EXCERPTED DATA Block Start

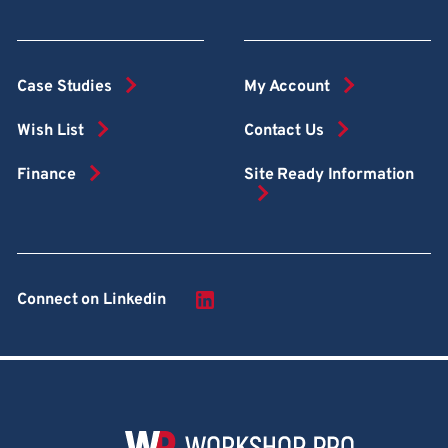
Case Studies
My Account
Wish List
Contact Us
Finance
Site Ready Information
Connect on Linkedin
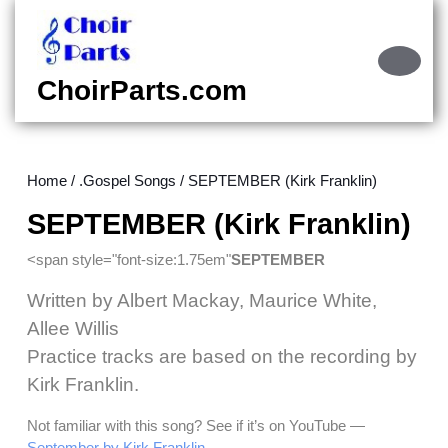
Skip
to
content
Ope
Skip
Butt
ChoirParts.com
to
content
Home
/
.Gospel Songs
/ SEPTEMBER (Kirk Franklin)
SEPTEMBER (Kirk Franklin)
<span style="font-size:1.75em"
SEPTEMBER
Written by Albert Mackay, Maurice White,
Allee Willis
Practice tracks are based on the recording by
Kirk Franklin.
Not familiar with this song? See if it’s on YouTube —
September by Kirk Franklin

EXCERPTED DATA Block End
EXCERPTED DATA Block Start

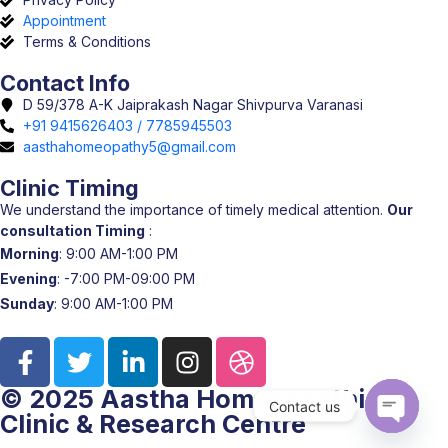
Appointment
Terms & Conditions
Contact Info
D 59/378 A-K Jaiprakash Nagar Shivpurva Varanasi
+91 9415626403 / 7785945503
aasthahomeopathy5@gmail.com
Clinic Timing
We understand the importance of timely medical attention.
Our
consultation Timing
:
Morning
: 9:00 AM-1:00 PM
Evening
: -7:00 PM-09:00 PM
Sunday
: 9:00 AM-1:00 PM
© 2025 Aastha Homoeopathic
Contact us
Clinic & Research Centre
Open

EXCERPTED DATA Block End

> **PROBLEM REQUIREMENTS**:
Copy each line above that contains the word "Franklin".

> **YOUR RESPONSE**:
/ SEPTEMBER (Kirk Franklin)
SEPTEMBER (Kirk Franklin)
Kirk Franklin.
September by Kirk Franklin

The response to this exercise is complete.